Recovering is a productive act, I think. But we also have to face specific forms of knowledge whose "princips" are not
entirely rational.
The impact of noise:
I like neighbourhood's noises. The cat of my neighbours has a big influence on me right now. Everytime I hear him
suddenly running on the ceiling above my head, I think that it's exactly the point I'd like to reach. I can't explain much
more though. It might be a Schrödinger's one...
Why music?
I think I came to music because I couldn't find elsewhere such an elusive and, at the same time, total medium.
I've allways been interested by art forms trying to enlarge practices and confronting different emotional and mental
layers. I like when I don't know exactly where the performance really goes. I like music which gives me time to think,
makes me erase and draw a new line around me. I like in-between states, when sounds become precisely 'something
else' and this precisely 'something else' suddenly become words, image, memory...
Recommendations:
I'd definitely recommend Palix's blog "Beyond the Coda" (beyond-the-coda.blogspot.com), Revue et Corrigée /
Metamkine, run by Jérôme Noetinger (www.revue-et-corrigee.net).
In my home town, I had the chance to grow up
with an experimental festival called 'Musique Action' which had a big influence on me when I started to have and
interested in 'experimental' music around 1999. I'd also mention a very active music scene in Indonesia which I had the
chance to meet during a residence in 2010, around Gustav H. Iskandar and the festival 'Nu substance'.
(commonroom.info).
Advantages and disadvantages of independent curatorial spaces:
It's interesting to work with independent spaces as soon as they are working with perspectives and/or interests in
what they're showing. For me, a space is more like a blank sheet of paper. I don't want to be too critical about this, I know
independent venues, sometimes they're offering bad or quite bad conditions of sound system, etc.. But first, the artist can
ask the place about it before and say no if he doesn't want to play, you are never forced to show your work. But then,
sometimes I also have the feeling that artists could be more flexible about their practice, and take advantage of the whole
situation. I agree that it's a singular idea to open a venue when you have a shitty cellar, with bad speakers and no idea.
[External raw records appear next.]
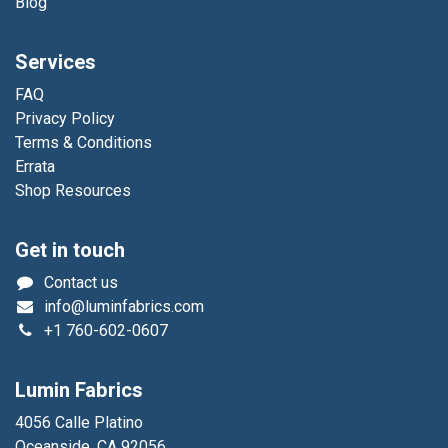
Blog
Services
FAQ
Privacy Policy
Terms & Conditions
Errata
Shop Resources
Get in touch
Contact us
info@luminfabrics.com
+1
760-602-0607
Lumin Fabrics
4056 Calle Platino
Oceanside, CA 92056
But then? I'm sure it can change someone's life to see a show there, someone who starts playing shows, I don't know. I
don't like to think I'm trapped in something. Let's keep things being unstable while happening. « Perfection is terrible, it
cannot have children » wrote Sylvia Plath. Worst case is when the owner comes right after your performance and ask
you : "Did you have a technical problem?". Yes. Life is a vast technical problem.